Work item » Lines before the one with "สมดุลของพลังงา" are left out; return that line and all that follow it, exactly, through the end of the data.

[Extracted page text data]

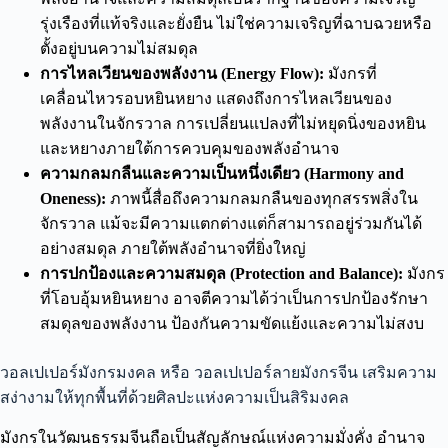
รุ่งเรืองที่แท้จริงและยั่งยืน ไม่ใช่ความเจริญที่ฉาบฉวยหรือ
ตั้งอยู่บนความไม่สมดุล
การไหลเวียนของพลังงาน (Energy Flow):
มังกรที่
เคลื่อนไหวรอบหยินหยาง แสดงถึงการไหลเวียนของ
พลังงานในจักรวาล การเปลี่ยนแปลงที่ไม่หยุดนิ่งของหยิน
และหยางภายใต้การควบคุมของพลังอำนาจ
ความกลมกลืนและความเป็นหนึ่งเดียว (Harmony and
Oneness):
ภาพนี้สื่อถึงความกลมกลืนของทุกสรรพสิ่งใน
จักรวาล แม้จะมีความแตกต่างแต่ก็สามารถอยู่ร่วมกันได้
อย่างสมดุล ภายใต้พลังอำนาจที่ยิ่งใหญ่
การปกป้องและความสมดุล (Protection and Balance):
มังกร
ที่โอบอุ้มหยินหยาง อาจตีความได้ว่าเป็นการปกป้องรักษา
สมดุลของพลังงาน ป้องกันความขัดแย้งและความไม่สงบ
วอลเปเปอร์มังกรมงคล หรือ วอลเปเปอร์ลายมังกรจีน เสริมความ
สง่างามให้ทุกพื้นที่ด้วยศิลปะแห่งความเป็นสิริมงคล
มังกรในวัฒนธรรมจีนถือเป็นสัญลักษณ์แห่งความมั่งคั่ง อำนาจ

Task output »
สมดุลของพลังงาน ป้องกันความขัดแย้งและความไม่สงบ
วอลเปเปอร์มังกรมงคล หรือ วอลเปเปอร์ลายมังกรจีน เสริมความ
สง่างามให้ทุกพื้นที่ด้วยศิลปะแห่งความเป็นสิริมงคล
มังกรในวัฒนธรรมจีนถือเป็นสัญลักษณ์แห่งความมั่งคั่ง อำนาจ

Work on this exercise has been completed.